Like I said I haven't looked into studies, methods, and results to assess Canvas. I think it sounds exciting and helpful, and possibly a good adjunct. But physicians tend to be conservative about suggestions to use anything new in place of something old but we know is effective already, even when results are promising. When you experiment this way and are wrong people almost always suffer. And a lot of issues, not the least being user error, often literally cannot be seen until you roll out to the larger population because the n is always greater than anything that can be achieved in a study for FDA approval.
 
The company that designed it has pediatricians on the team, so its development should have taken your concerns into account since any pediatrician would know to account for all those things. Don't forget to even get FDA approval, you have to showcase its effectiveness. Yes, Canvas DX is FDA-approved.

Part of the reason it takes months is the lengthy waitlist to see a developmental-behavioral pediatrician, which Canvas DX bypasses and allows PC pediatricians to diagnose at the point-of-care.

So, respectfully, my response to this infuriating comment is don't knock it til you've tried it. I can confidently tell you that you are underestimating the potential of AI's use as an aid in healthcare by a wide margin.
So, respectfully, my response to this infuriating comment, is don't get too excited until you have some direct experience with autism, developmental disorders, pediatrics, and developmental peds?

I was really just trying to provide more education about the challenges in autism diagnosis and management.

I think a lot of doctors get impatient (irony) with bUt WhY dO i HaVe To WaIT to see an expert, which happens all the time. Because they're an expert and more than diagnosis is needed?
 
Fair.

Was what I wrote initially. What about my comment is "infuriating"?

Just, people should be aware of the challenges around developmental peds issues, and that while an autism diagnosis can absolutely grease wheels to initiate some interventions while waiting for a complete assessment, there is still a need to wait for these teams and their more comprehensive assessments.

So I don't think Canvas should be a bypass of this, more a stopgap measure until the kid can be seen. Like any test, I would need to see the sensitivity and specificity of the test. Being FDA approved doesn't actually mean something is amazing or takes the place of other standard things.

I think what people miss about these things is that the issue isn't diagnosing straightforward cases, but that there is a great amount of overlap between autism symptoms and a very broad swath of developmental conditions.

I suspect that Canvas is more helpful to lesser experienced primary care peds that are not experts in development and autism. Which is great but doesn't mean it replaces the expert and therefore the wait to see an expert.

Part of my pushback as well, is that are soon as you have a tool like this, people will exactly want to self diagnose or skip the expert and we see a TON of this happening already with autism specifically.

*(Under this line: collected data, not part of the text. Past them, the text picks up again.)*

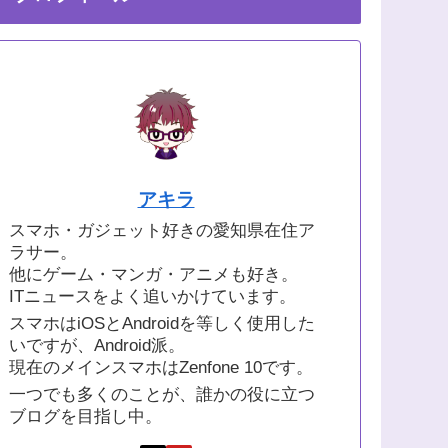
アキラ
スマホ・ガジェット好きの愛知県在住ア
ラサー。
他にゲーム・マンガ・アニメも好き。
ITニュースをよく追いかけています。
スマホはiOSとAndroidを等しく使用した
いですが、Android派。
現在のメインスマホはZenfone 10です。
一つでも多くのことが、誰かの役に立つ
ブログを目指し中。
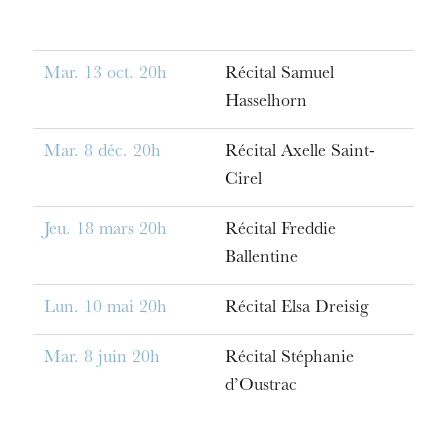
Mar. 13 oct. 20h
Récital Samuel
Hasselhorn
Mar. 8 déc. 20h
Récital Axelle Saint-
Cirel
Jeu. 18 mars 20h
Récital Freddie
Ballentine
Lun. 10 mai 20h
Récital Elsa Dreisig
Mar. 8 juin 20h
Récital Stéphanie
d’Oustrac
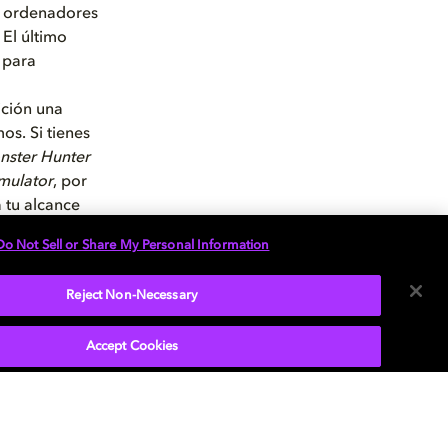
y ordenadores
El último
 para
ición una
s. Si tienes
nster Hunter
imulator
, por
a tu alcance
Scrolls
Do Not Sell or Share My Personal Information
que te
Reject Non-Necessary
Accept Cookies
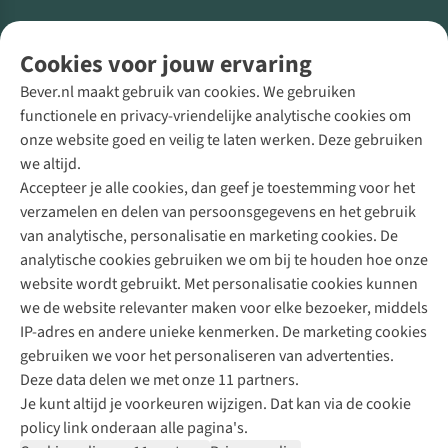
Volg ons voor meer Buiten
Cookies voor jouw ervaring
Bever.nl maakt gebruik van cookies. We gebruiken
functionele en privacy-vriendelijke analytische cookies om
onze website goed en veilig te laten werken. Deze gebruiken
Direct advies van een Buitenexpert
we altijd.
Accepteer je alle cookies, dan geef je toestemming voor het
+31 (0)85 888 50 88
verzamelen en delen van persoonsgegevens en het gebruik
+31 6 12 28 49 80
van analytische, personalisatie en marketing cookies. De
analytische cookies gebruiken we om bij te houden hoe onze
Contactformulier
website wordt gebruikt. Met personalisatie cookies kunnen
we de website relevanter maken voor elke bezoeker, middels
IP-adres en andere unieke kenmerken. De marketing cookies
Algeme
gebruiken we voor het personaliseren van advertenties.
voorwa
Deze data delen we met onze 11 partners.
|
Je kunt altijd je voorkeuren wijzigen. Dat kan via de cookie
Priva
policy link onderaan alle pagina's.
polic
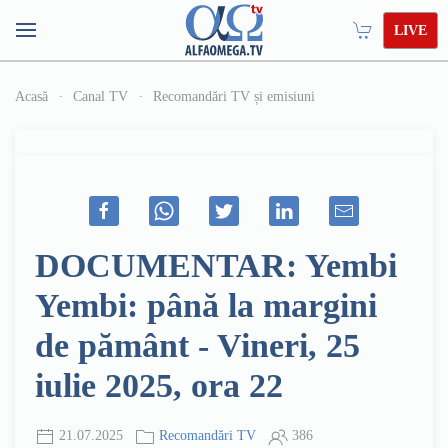
LIVE
Acasă
Canal TV
Recomandări TV și emisiuni
DOCUMENTAR: Yembi
Yembi: până la margini
de pământ - Vineri, 25
iulie 2025, ora 22
21.07.2025
Recomandări TV
386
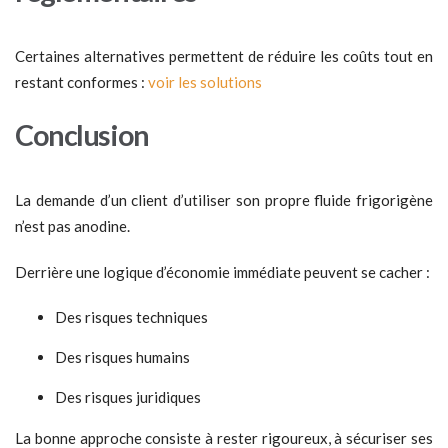
Certaines alternatives permettent de réduire les coûts tout en
restant conformes :
voir les solutions
Conclusion
La demande d’un client d’utiliser son propre fluide frigorigène
n’est pas anodine.
Derrière une logique d’économie immédiate peuvent se cacher :
Des risques techniques
Des risques humains
Des risques juridiques
La bonne approche consiste à rester rigoureux, à sécuriser ses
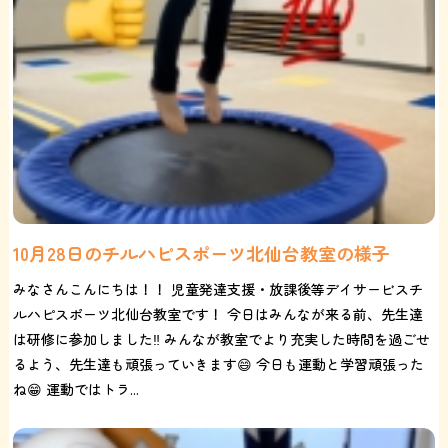
10月28日のチルハピスポーツ北仙台教室の様子
みなさんこんにちは！！ 児童発達支援・放課後等デイサービスチ
ルハピスポーツ北仙台教室です！ 今日はみんなが来る前、先生達
は研修に参加しました‼️ みんなが教室でより充実した時間を過ごせ
るよう、先生達も頑張っていきます😄 今日も運動と学習頑張った
ね😁 運動ではトラ...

Like I said I haven't looked into studies, methods, and results to assess Canvas. I think it sounds exciting and helpful, and possibly a good adjunct. But physicians tend to be conservative about suggestions to use anything new in place of something old but we know is effective already, even when results are promising. When you experiment this way and are wrong people almost always suffer. And a lot of issues, not the least being user error, often literally cannot be seen until you roll out to the larger population because the n is always greater than anything that can be achieved in a study for FDA approval.
You wrote "It's actually kind of infuriating to me the suggestion that these issues are for the reason given and that this is where AI would be particularly helpful." to which I said "don't knock it til you've tried it."